Data

Dataset

class replay.data.Dataset(feature_schema, interactions, query_features=None, item_features=None, check_consistency=True, categorical_encoded=False)

Universal dataset for feeding data to models.

cache()

Persists the SparkDataFrame with the default storage level (MEMORY_AND_DISK) for interactions, item_features and user_features.

The function is only available when the PySpark is installed.

Return type

None

property feature_schema: FeatureSchema
Returns

List of features.

property interactions: Union[DataFrame, DataFrame, DataFrame]
Returns

interactions dataset.

property is_categorical_encoded: bool
Returns

is categorical features are encoded.

property item_count: int
Returns

The number of items.

property item_features: Optional[Union[DataFrame, DataFrame, DataFrame]]
Returns

item features dataset.

property item_ids: Union[DataFrame, DataFrame, DataFrame]
Returns

dataset with unique item ids.

classmethod load(path, dataframe_type=None)

Load the Dataset from the provided path.

Parameters

path (str) – The file path

Dataframe_type

Dataframe type to use to store internal data. Can be spark|pandas|polars|None. If not provided automatically sets to the one used when the Dataset was saved.

Return type

Dataset

Returns

Loaded Dataset.

persist(storage_level=StorageLevel(True, True, False, True, 1))

Sets the storage level to persist SparkDataFrame for interactions, item_features and user_features.

The function is only available when the PySpark is installed.

Parameters

storage_level (StorageLevel) – storage level to set for persistance. default: `MEMORY_AND_DISK_DESER`.

Return type

None

property query_count: int
Returns

the number of queries.

property query_features: Optional[Union[DataFrame, DataFrame, DataFrame]]
Returns

query features dataset.

property query_ids: Union[DataFrame, DataFrame, DataFrame]
Returns

dataset with unique query ids.

save(path)

Save the Dataset to the provided path.

Parameters

path (str) – Path to save the Dataset to.

Return type

None

subset(features_to_keep)

Returns subset of features.

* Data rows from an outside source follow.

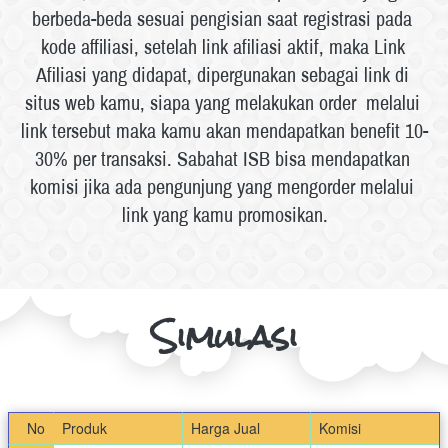
berbeda-beda sesuai pengisian saat registrasi pada 
kode affiliasi, setelah link afiliasi aktif, maka Link 
Afiliasi yang didapat, dipergunakan sebagai link di 
situs web kamu, siapa yang melakukan order  melalui 
link tersebut maka kamu akan mendapatkan benefit 10-
30% per transaksi. Sabahat ISB bisa mendapatkan 
komisi jika ada pengunjung yang mengorder melalui 
link yang kamu promosikan.
Simulasi
No
Produk
Harga Jual
Komisi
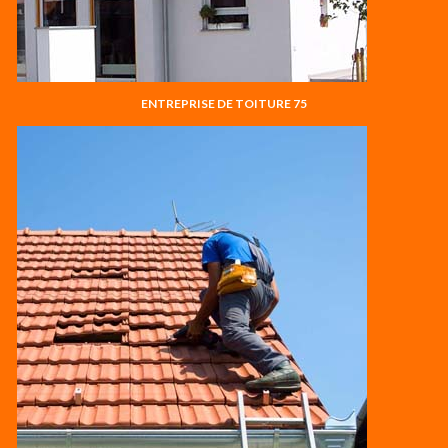
ENTREPRISE DE TOITURE 75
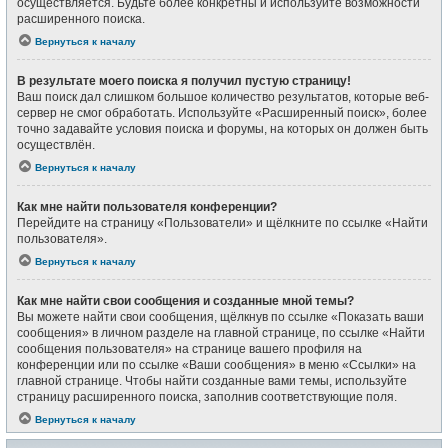
осуществляется. Будьте более конкретны и используйте возможности
расширенного поиска.
Вернуться к началу
В результате моего поиска я получил пустую страницу!
Ваш поиск дал слишком большое количество результатов, которые веб-
сервер не смог обработать. Используйте «Расширенный поиск», более
точно задавайте условия поиска и форумы, на которых он должен быть
осуществлён.
Вернуться к началу
Как мне найти пользователя конференции?
Перейдите на страницу «Пользователи» и щёлкните по ссылке «Найти
пользователя».
Вернуться к началу
Как мне найти свои сообщения и созданные мной темы?
Вы можете найти свои сообщения, щёлкнув по ссылке «Показать ваши
сообщения» в личном разделе на главной странице, по ссылке «Найти
сообщения пользователя» на странице вашего профиля на
конференции или по ссылке «Ваши сообщения» в меню «Ссылки» на
главной странице. Чтобы найти созданные вами темы, используйте
страницу расширенного поиска, заполнив соответствующие поля.
Вернуться к началу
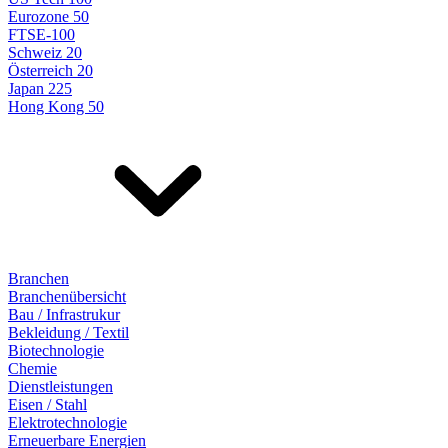
Eurozone 50
FTSE-100
Schweiz 20
Österreich 20
Japan 225
Hong Kong 50
Branchen
Branchenübersicht
Bau / Infrastrukur
Bekleidung / Textil
Biotechnologie
Chemie
Dienstleistungen
Eisen / Stahl
Elektrotechnologie
Erneuerbare Energien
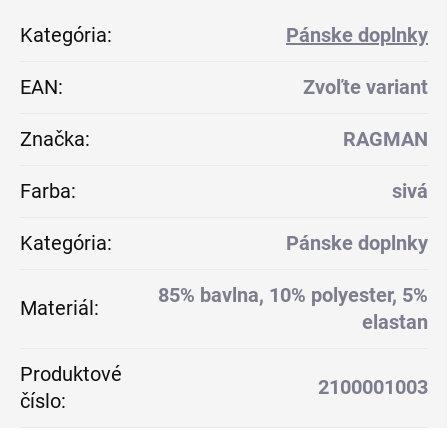
Kategória
:
Pánske doplnky
EAN
:
Zvoľte variant
Značka
:
RAGMAN
Farba
:
sivá
Kategória
:
Pánske doplnky
85% bavlna, 10% polyester, 5%
Materiál
:
elastan
Produktové
2100001003
číslo
:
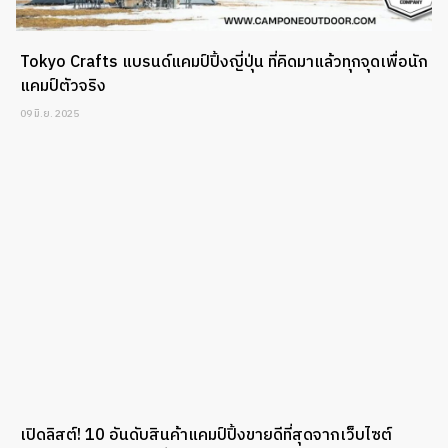
Tokyo Crafts แบรนด์แคมป์ปิ้งญี่ปุ่น ที่คิดมาแล้วทุกจุดเพื่อนัก
แคมป์ตัวจริง
09 มิ.ย. 2025
เปิดลิสต์! 10 อันดับสินค้าแคมป์ปิ้งขายดีที่สุดจากเว็บไซต์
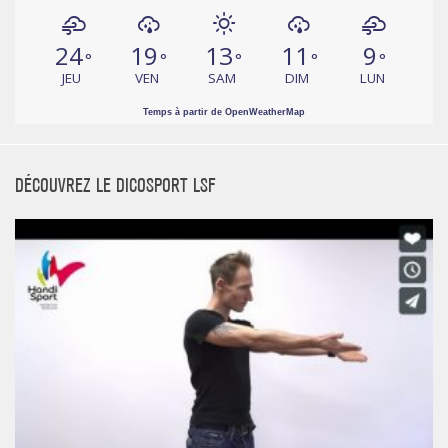
24
19
13
11
9
°
°
°
°
°
JEU
VEN
SAM
DIM
LUN
Temps à partir de OpenWeatherMap
DÉCOUVREZ LE DICOSPORT LSF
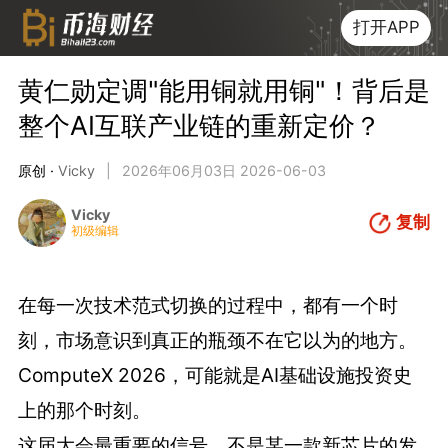
打开APP
黄仁勋定调"能用铜就用铜"！背后是
整个AI互联产业链的重新定价？
原创 ·
Vicky
|
2026年06月03日 2026-06-03
Vicky
复制
初级编辑
在每一次技术范式切换的过程中，都有一个时
刻，市场意识到真正的瓶颈不在它以为的地方。
ComputeX 2026，可能就是AI基础设施投资史
上的那个时刻。
这届大会最重要的信号，不是某一款新芯片的发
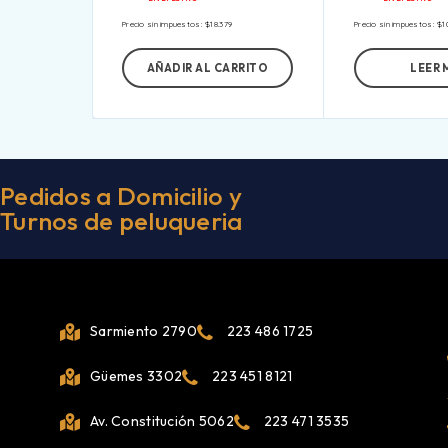
Precio sin impuestos:
$
18.379
Precio sin impuestos:
$
1
AÑADIR AL CARRITO
LEER 
Pedidos a Domicilio y
Turnos de peluqueria
Sarmiento 2790
223 486 1725
Güemes 3302
223 451 8121
Av. Constitución 5062
223 471 3535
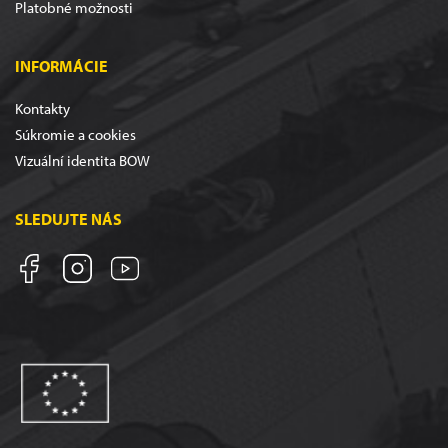
Platobné možnosti
INFORMÁCIE
Kontakty
Súkromie a cookies
Vizuální identita BOW
SLEDUJTE NÁS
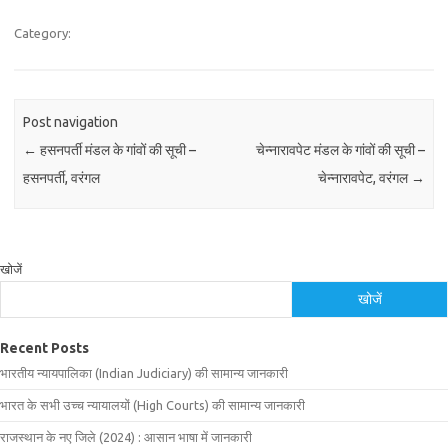
Category:
Post navigation
←
हसनपर्ती मंडल के गांवों की सूची –
चेन्नारावपेट मंडल के गांवों की सूची –
हसनपर्ती, वरंगल
चेन्नारावपेट, वरंगल
→
खोजें
खोजें
Recent Posts
भारतीय न्यायपालिका (Indian Judiciary) की सामान्य जानकारी
भारत के सभी उच्च न्यायालयों (High Courts) की सामान्य जानकारी
राजस्थान के नए जिले (2024) : आसान भाषा में जानकारी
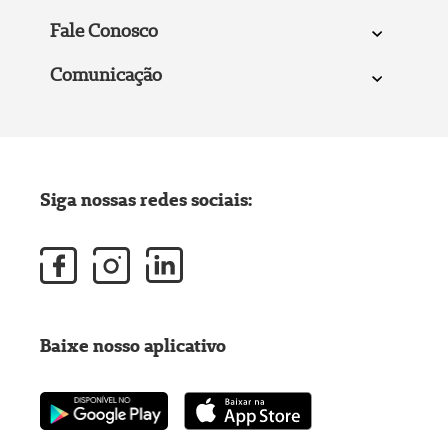
Fale Conosco
Comunicação
Siga nossas redes sociais:
Baixe nosso aplicativo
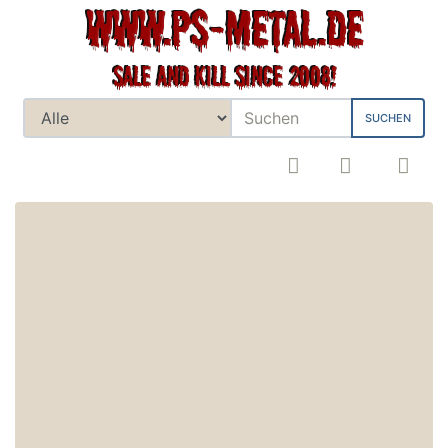
SUCHEN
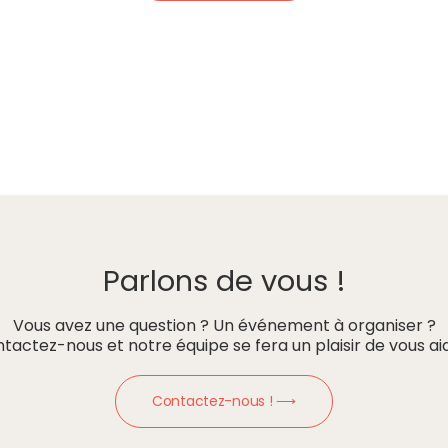
Parlons de vous !
Vous avez une question ? Un événement à organiser ?
tactez-nous et notre équipe se fera un plaisir de vous aid
Contactez-nous ! ⟶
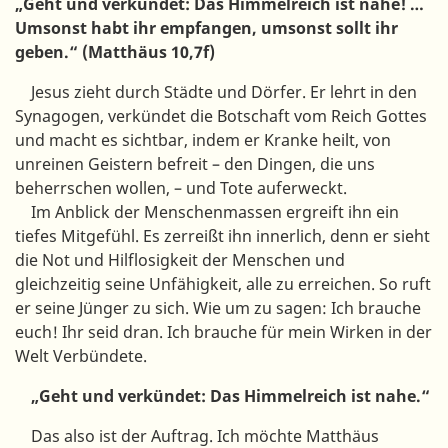
„Geht und verkündet: Das Himmelreich ist nahe! …
Umsonst habt ihr empfangen, umsonst sollt ihr
geben.“ (Matthäus 10,7f)
Jesus zieht durch Städte und Dörfer. Er lehrt in den
Synagogen, verkündet die Botschaft vom Reich Gottes
und macht es sichtbar, indem er Kranke heilt, von
unreinen Geistern befreit – den Dingen, die uns
beherrschen wollen, – und Tote auferweckt.
Im Anblick der Menschenmassen ergreift ihn ein
tiefes Mitgefühl. Es zerreißt ihn innerlich, denn er sieht
die Not und Hilflosigkeit der Menschen und
gleichzeitig seine Unfähigkeit, alle zu erreichen. So ruft
er seine Jünger zu sich. Wie um zu sagen: Ich brauche
euch! Ihr seid dran. Ich brauche für mein Wirken in der
Welt Verbündete.
„Geht und verkündet: Das Himmelreich ist nahe.“
Das also ist der Auftrag. Ich möchte Matthäus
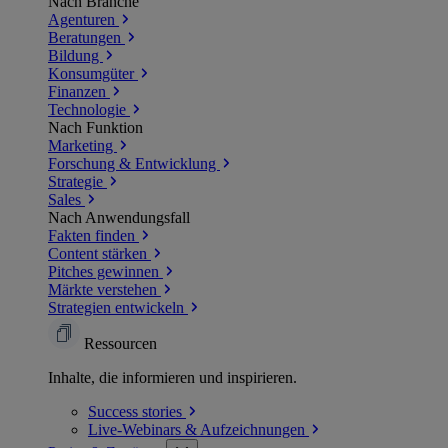
Nach Branche
Agenturen
Beratungen
Bildung
Konsumgüter
Finanzen
Technologie
Nach Funktion
Marketing
Forschung & Entwicklung
Strategie
Sales
Nach Anwendungsfall
Fakten finden
Content stärken
Pitches gewinnen
Märkte verstehen
Strategien entwickeln
Ressourcen
Inhalte, die informieren und inspirieren.
Success
stories
Live-Webinars &
Aufzeichnungen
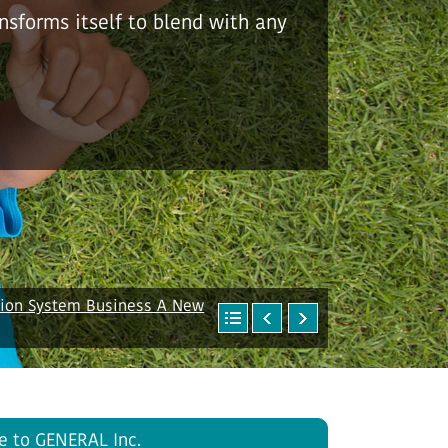
a & GUS – Klimageräte
en
tion System Business A New
July 15, 2026
e to GENERAL Inc.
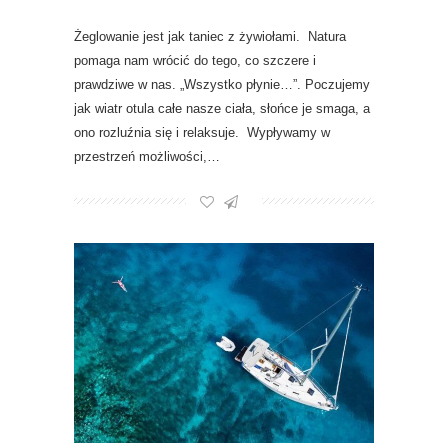
Żeglowanie jest jak taniec z żywiołami. Natura
pomaga nam wrócić do tego, co szczere i
prawdziwe w nas. „Wszystko płynie…”. Poczujemy
jak wiatr otula całe nasze ciała, słońce je smaga, a
ono rozluźnia się i relaksuje. Wypływamy w
przestrzeń możliwości,…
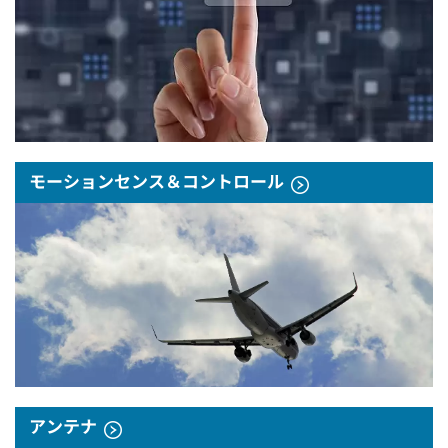
モーションセンス＆コントロール
アンテナ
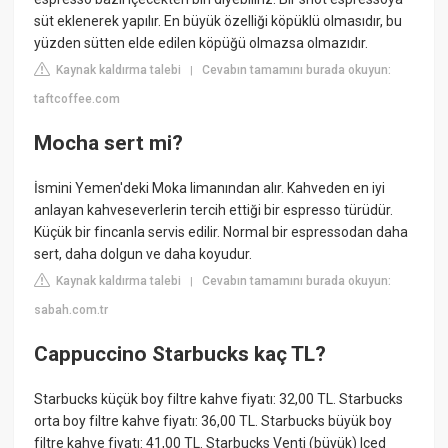
süt eklenerek yapılır. En büyük özelliği köpüklü olmasıdır, bu
yüzden sütten elde edilen köpüğü olmazsa olmazıdır.
Kaynak kaldırma talebi
Cevabın tamamını burada okuyun:
|
taftcoffee.com
Mocha sert mi?
İsmini Yemen'deki Moka limanından alır. Kahveden en iyi
anlayan kahveseverlerin tercih ettiği bir espresso türüdür.
Küçük bir fincanla servis edilir. Normal bir espressodan daha
sert, daha dolgun ve daha koyudur.
Kaynak kaldırma talebi
Cevabın tamamını burada okuyun:
|
sabah.com.tr
Cappuccino Starbucks kaç TL?
Starbucks küçük boy filtre kahve fiyatı: 32,00 TL. Starbucks
orta boy filtre kahve fiyatı: 36,00 TL. Starbucks büyük boy
filtre kahve fiyatı: 41,00 TL. Starbucks Venti (büyük) Iced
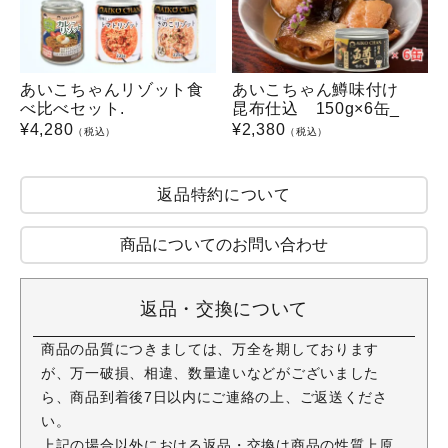
あいこちゃんリゾット食
あいこちゃん鱒味付け
べ比べセット.
昆布仕込 150g×6缶_
¥
4,280
¥
2,380
（税込）
（税込）
返品特約について
商品についてのお問い合わせ
返品・交換について
商品の品質につきましては、万全を期しております
が、万一破損、相違、数量違いなどがございました
ら、商品到着後7日以内にご連絡の上、ご返送くださ
い。
上記の場合以外における返品・交換は商品の性質上原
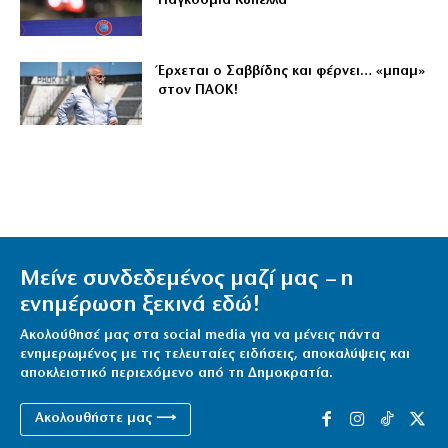
Παγκόσμια Κύπελλα
Έρχεται ο Σαββίδης και φέρνει… «μπαμ»
στον ΠΑΟΚ!
Μείνε συνδεδεμένος μαζί μας – η
ενημέρωση ξεκινά εδώ!
Ακολούθησέ μας στα social media για να μένεις πάντα
ενημερωμένος με τις τελευταίες ειδήσεις, αποκαλύψεις και
αποκλειστικό περιεχόμενο από τη Δημοκρατία.
Ακολουθήστε μας ⟶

Keeps query and item IDs even if the corresponding sources are not explicitly passed to this functions.

Parameters

features_to_keep (Iterable[str]) – sequence of features to keep.

Return type

Dataset

Returns

new Dataset with given features.

to_pandas()

Convert internally stored dataframes to pandas.DataFrame.

Return type

None

to_polars()

Convert internally stored dataframes to polars.DataFrame.

to_spark()

Convert internally stored dataframes to pyspark.sql.DataFrame.

unpersist(blocking=False)

Marks SparkDataFrame as non-persistent, and remove all blocks for it from memory and disk for interactions, item_features and user_features.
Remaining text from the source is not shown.